Spotykani na ulicach Oslo mieszkańcy nie wydają się być szczególnie swobodni. Może wtedy gdy jadą rowerem do ulubionego klubu fitness. Dobrze ubrani i swobodni w zachowaniu, młodzi i starzy preferują ubiór sportowy, dający możliwość szybkiego przemieszczania się po mieście. Wśród tłumu wyróżniają się ubrani w jasne bądź granatowe garnitury młodzi mężczyźni. Z telefonem przy uchu dynamicznym, sprężystym krokiem przemieszczają się między jednym a drugim spotkaniem. Na ulicach Oslo niewielu jest niepełnosprawnych, żebrzących. Ci zazwyczaj gromadzą się przy głównych i ruchliwych traktach, przy wyjściu z dworca. Nie są nachalni czy agresywni, ale spokojnie, z nutą nordyckiej flegmy wyciągają jednorazowe kubki. Rzadko kiedy ląduje w nich więcej jak pięć, dziesięć koron.
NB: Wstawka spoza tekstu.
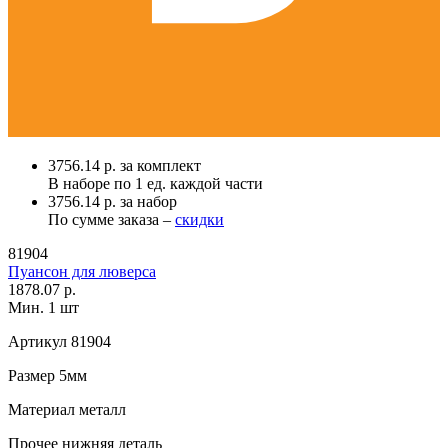
3756.14 р. за комплект
В наборе по
1 ед.
каждой части
3756.14 р. за набор
По сумме заказа –
скидки
81904
Пуансон для люверса
1878.07 р.
Мин. 1 шт
Артикул
81904
Размер
5мм
Материал
металл
Прочее
нижняя деталь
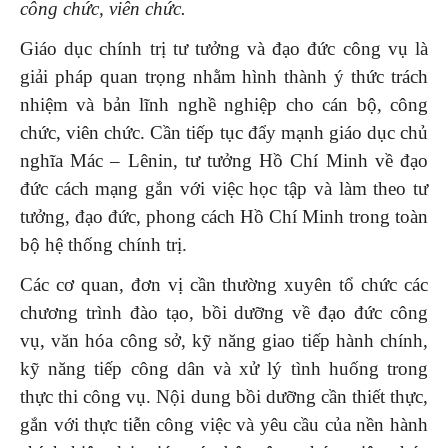
công chức, viên chức.
Giáo dục chính trị tư tưởng và đạo đức công vụ là
giải pháp quan trọng nhằm hình thành ý thức trách
nhiệm và bản lĩnh nghề nghiệp cho cán bộ, công
chức, viên chức. Cần tiếp tục đẩy mạnh giáo dục chủ
nghĩa Mác – Lênin, tư tưởng Hồ Chí Minh về đạo
đức cách mạng gắn với việc học tập và làm theo tư
tưởng, đạo đức, phong cách Hồ Chí Minh trong toàn
bộ hệ thống chính trị.
Các cơ quan, đơn vị cần thường xuyên tổ chức các
chương trình đào tạo, bồi dưỡng về đạo đức công
vụ, văn hóa công sở, kỹ năng giao tiếp hành chính,
kỹ năng tiếp công dân và xử lý tình huống trong
thực thi công vụ. Nội dung bồi dưỡng cần thiết thực,
gắn với thực tiễn công việc và yêu cầu của nền hành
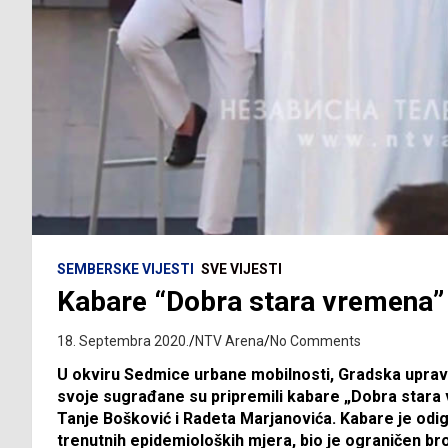
SEMBERSKE VIJESTI
SVE VIJESTI
Kabare “Dobra stara vremena” u
18. Septembra 2020.
NTV Arena
No Comments
U okviru Sedmice urbane mobilnosti, Gradska uprava 
svoje sugrađane su pripremili kabare „Dobra stara 
Tanje Bošković i Radeta Marjanovića. Kabare je odig
trenutnih epidemioloških mjera, bio je ograničen bro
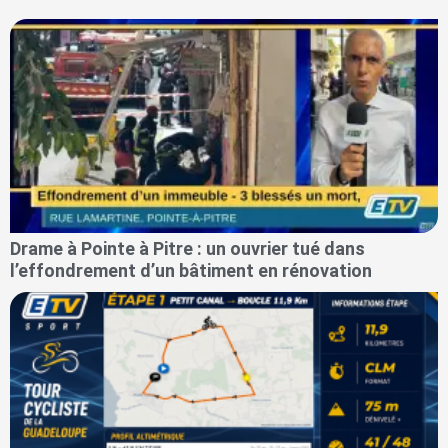
Drame à Pointe à Pitre : un ouvrier tué dans
l’effondrement d’un bâtiment en rénovation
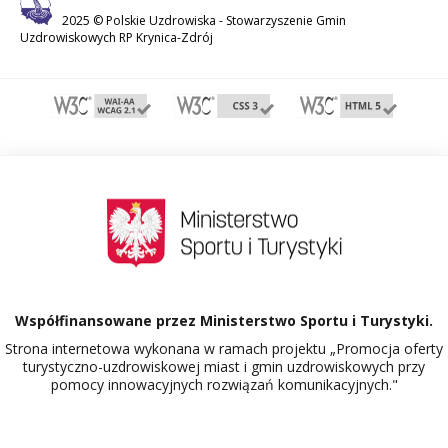
2025 © Polskie Uzdrowiska -
Stowarzyszenie Gmin
Uzdrowiskowych RP Krynica-Zdrój
Współfinansowane przez Ministerstwo Sportu i Turystyki.
Strona internetowa wykonana w ramach projektu „Promocja oferty
turystyczno-uzdrowiskowej miast i gmin uzdrowiskowych przy
pomocy innowacyjnych rozwiązań komunikacyjnych."
Dowiedz się więcej o projekcie Polskie Uzdrowiska.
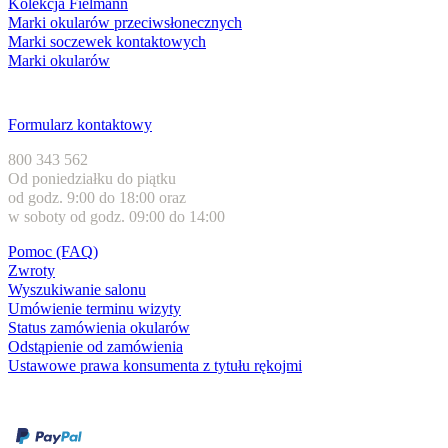
Kolekcja Fielmann
Marki okularów przeciwsłonecznych
Marki soczewek kontaktowych
Marki okularów
Obsługa klienta
Formularz kontaktowy
800 343 562
Od poniedziałku do piątku
od godz. 9:00 do 18:00 oraz
w soboty od godz. 09:00 do 14:00
Pomoc (FAQ)
Zwroty
Wyszukiwanie salonu
Umówienie terminu wizyty
Status zamówienia okularów
Odstąpienie od zamówienia
Ustawowe prawa konsumenta z tytułu rękojmi
Formy płatności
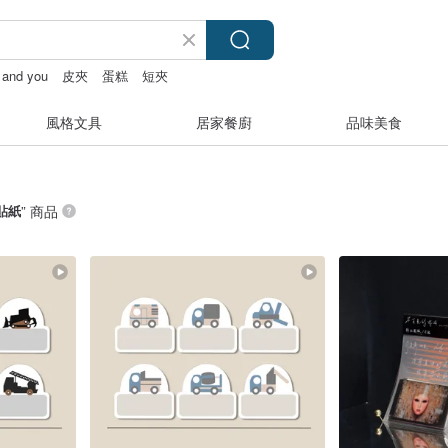
y and you
皮夾
蛋糕
短夾
風格文具
居家餐廚
品味美食
貼紙
” 商品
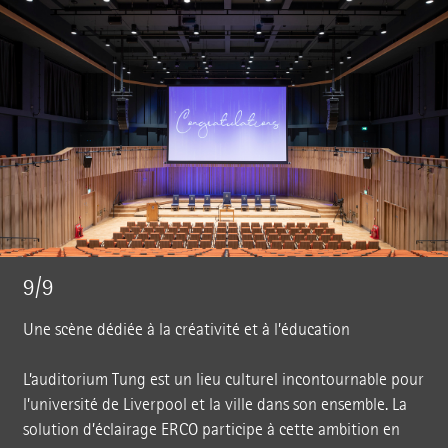
9/9
Une scène dédiée à la créativité et à l’éducation
L’auditorium Tung est un lieu culturel incontournable pour
l’université de Liverpool et la ville dans son ensemble. La
solution d’éclairage ERCO participe à cette ambition en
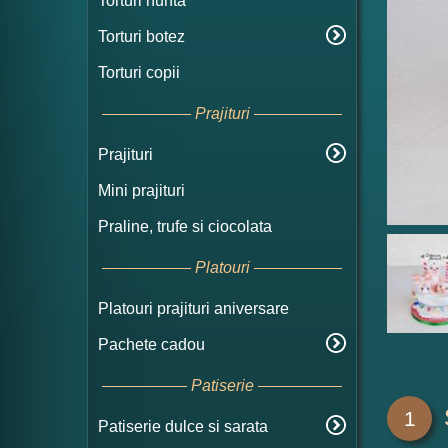
Torturi nunta
Torturi botez
Torturi copii
Prajituri
Prajituri
Mini prajituri
Praline, trufe si ciocolata
Platouri
Platouri prajituri aniversare
Pachete cadou
Patiserie
1
Patiserie dulce si sarata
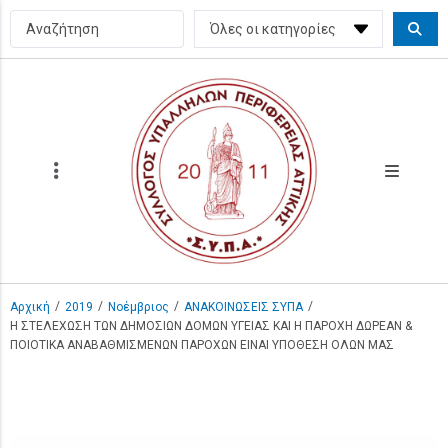
/
/
/
/
Αρχική
2019
Νοέμβριος
ΑΝΑΚΟΙΝΩΣΕΙΣ ΣΥΠΑ
Η ΣΤΕΛΕΧΩΣΗ ΤΩΝ ΔΗΜΟΣΙΩΝ ΔΟΜΩΝ ΥΓΕΙΑΣ ΚΑΙ Η ΠΑΡΟΧΗ ΔΩΡΕΑΝ &
ΠΟΙΟΤΙΚΑ ΑΝΑΒΑΘΜΙΣΜΕΝΩΝ ΠΑΡΟΧΩΝ ΕΙΝΑΙ ΥΠΟΘΕΣΗ ΟΛΩΝ ΜΑΣ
Niemało mieszkańców Oslo to przybysze z innych stron świata, Dalekiego Wschodu, Europy Wschodniej, Afryki. Stanowią interesującą mieszankę społeczną, która asymiluje się lub próbuje się asymilować. Wykonują prace najprostsze: sprzątają ulice, dworce, pokoje hotelowe, obsługują taksówki. Rzadko natomiast zatrudniani się przy cięższych pracach fizycznych. Tu dominują Polacy, Ukraińcy, Białorusini, którym nie poszczęściło się w kraju lub poszukują dla siebie nowego, lepszego miejsca.
Viola i Justyna chłoną nowe obrazy, ciesząc swój wzrok i słuch melodią dostatniego Oslo. Staramy się przede wszystkim wędrować, ciesząc się każdą pogodną chwilą. W Norwegii sierpień zazwyczaj jest deszczowy i chłodny, a myśmy trafili na prawdziwie upalne lato, które wobec rodzimej kanikuły jest rześkie. Wieczorem rozmawiamy o ostatnim dniu spędzonym w Oslo. Postanawiamy powłóczyć się po nabrzeżu, o ile pozwoli na to pogoda.